Our prediction: By 2020, 90% of awards will have performance periods of three or more years.
- Total Shareholder Return: How Long Is Long Enough?
- Design Attribute Checklist for Relative TSR Awards
- Long-Term Incentive Plans: The Universe of Design Possibilities
4. Goal-setting coming under greater scrutiny, requiring a fusion of qualitative and quantitative approaches.
Executive compensation gets more scrutiny than ever. Emphasis on paying for performance is as strong as ever. And the age of data-driven decision-making is in full swing. All three of these trends come together when setting goals for performance awards based on financial or operational metrics.
Most companies continue to use internal forecasts for setting a target, since these typically have the most detailed and relevant information. But how should they adjust those targets to arrive at threshold and stretch goals? And for that matter, how can everyone believe that the target goal is reasonable?

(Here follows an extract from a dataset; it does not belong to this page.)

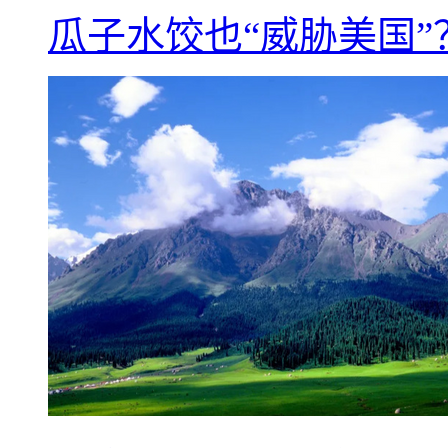
瓜子水饺也“威胁美国”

Increasingly, the response is to turn to data. More specifically, you can collect analyst estimates, gather historical outcomes for you and your peers, or even build a simulation model to construct a distribution of possible outcomes (see Figure 3).
Figure 3: Possible Outcomes for a Three-Year Cumulative EPS
The data gathered can then be used to infer threshold, target, and stretch goals. If we assume a rule of thumb that threshold goals should be 80% probable, targets 50% probable, and stretch goals 20% probable, we can pick out those points on the distribution and get the corresponding levels of performance (see Figure 4).
Figure 4: Threshold, Target, and Stretch Goals for a Three-Year Cumulative EPS
Of course, no analysis should take place in a vacuum. The baseline remains the internal forecast, and then this sort of data analysis represents corroborating evidence for the goals. But no amount of modeling or forecasting can replace good human judgment. A robust goal-setting process requires melding the quantitative with the qualitative.
Our prediction: By 2020, goal rigor will be one of the top three topics in shareholder outreach and proxy voting decisions.
- Goal-Setting Can Make or Break Your Long-Term Incentive Program
- Compensation Moneyball, Part I: The Science Behind Today’s Executive Performance Targets
- Compensation Moneyball, Part II: The Simulation of Performance Targets
5. Continued uncertainty around Dodd-Frank (but it’s not all or nothing).
Seven years into Dodd-Frank—but currently only 30 days into our new political administration—the question looms: What is the destiny of this regulation that has changed the game for executive compensation?
As we discuss in The Destiny of Dodd-Frank’s Executive Compensation Provisions, we see a scalpel rather than a sledgehammer applied to Dodd-Frank. Widespread repeal is unlikely to garner adequate bipartisan support.
Our predictions are that:
- The parts of Dodd-Frank that remain unimplemented will probably never see the light of day. These include pay vs. performance disclosure, clawback rules, proxy access, and hedging disclosure.
- CEO pay ratio hangs in the balance. At this writing, we are in the middle of a new comment period. The SEC clearly wants to nix the CEO pay ratio rule, but they face non-trivial constraints and judicial review of any decisions they make. We are assigning a 20% probability that nothing will change, a 40% probability that the go-live date will be pushed back, a 30% probability that the rules will be watered down, and a 10% probability that the SEC will undo the rule altogether.
- We don’t expect to see any revisions to the Say on Pay requirements. Investors are accustomed to the process and they even seem to like it. So in the unlikely event the requirements are rolled back, we think investors would push companies to follow them anyway.